For each config, go to the Targeting tab and edit the default rule to serve the variation you created. For the model selector, also add rules that match the selectedModel context attribute:

/configs-targeting
For each judge (security-judge, api-contract-judge, minimal-change-judge):
- Set the default rule to serve the variation you created
For model-selector:
- Rule: if selectedModel contains "sonnet", serve Sonnet variation
- Rule: if selectedModel contains "mistral", serve Mistral variation
- Default rule: Opus variation

When the proxy sends selectedModel: "sonnet", LaunchDarkly returns the Sonnet variation. To learn more, read Config targeting.

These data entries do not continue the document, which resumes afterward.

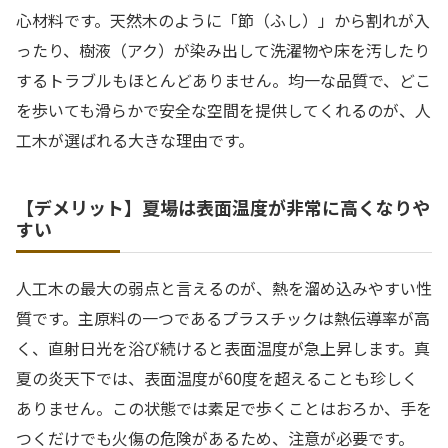
心材料です。天然木のように「節（ふし）」から割れが入
ったり、樹液（アク）が染み出して洗濯物や床を汚したり
するトラブルもほとんどありません。均一な品質で、どこ
を歩いても滑らかで安全な空間を提供してくれるのが、人
工木が選ばれる大きな理由です。
【デメリット】夏場は表面温度が非常に高くなりや
すい
人工木の最大の弱点と言えるのが、熱を溜め込みやすい性
質です。主原料の一つであるプラスチックは熱伝導率が高
く、直射日光を浴び続けると表面温度が急上昇します。真
夏の炎天下では、表面温度が60度を超えることも珍しく
ありません。この状態では素足で歩くことはおろか、手を
つくだけでも火傷の危険があるため、注意が必要です。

Option B: LaunchDarkly dashboard

Step 1: Create the model selector config

Go to AgentControl and click Create AgentControl config.
Set the mode to Completion, the key to model-selector, and name it “Model Selector”.
Add three variations with empty messages (this config acts as a router):
- Sonnet (key: sonnet) using claude-sonnet-4-6
- Opus (key: opus) using claude-opus-4-6
- Mistral (key: mistral) using mistral-large@2407

Model Selector config showing three variations: Sonnet, Opus, and Mistral with their corresponding model names. — Model Selector with three variations for different models

Step 2: Create the judge configs

Click Create AgentControl config and set the mode to Judge.
Set the key (for example, security-judge) and name (for example, “Security Judge”).
Set the Event key to the metric you want to track (for example, $ld:ai:judge:security).
Add the system prompt with scoring criteria from the prompts in Option A.
Set the model to gpt-5-mini with temperature 0.3.
Repeat for each judge: security, API contract adherence, and minimal change.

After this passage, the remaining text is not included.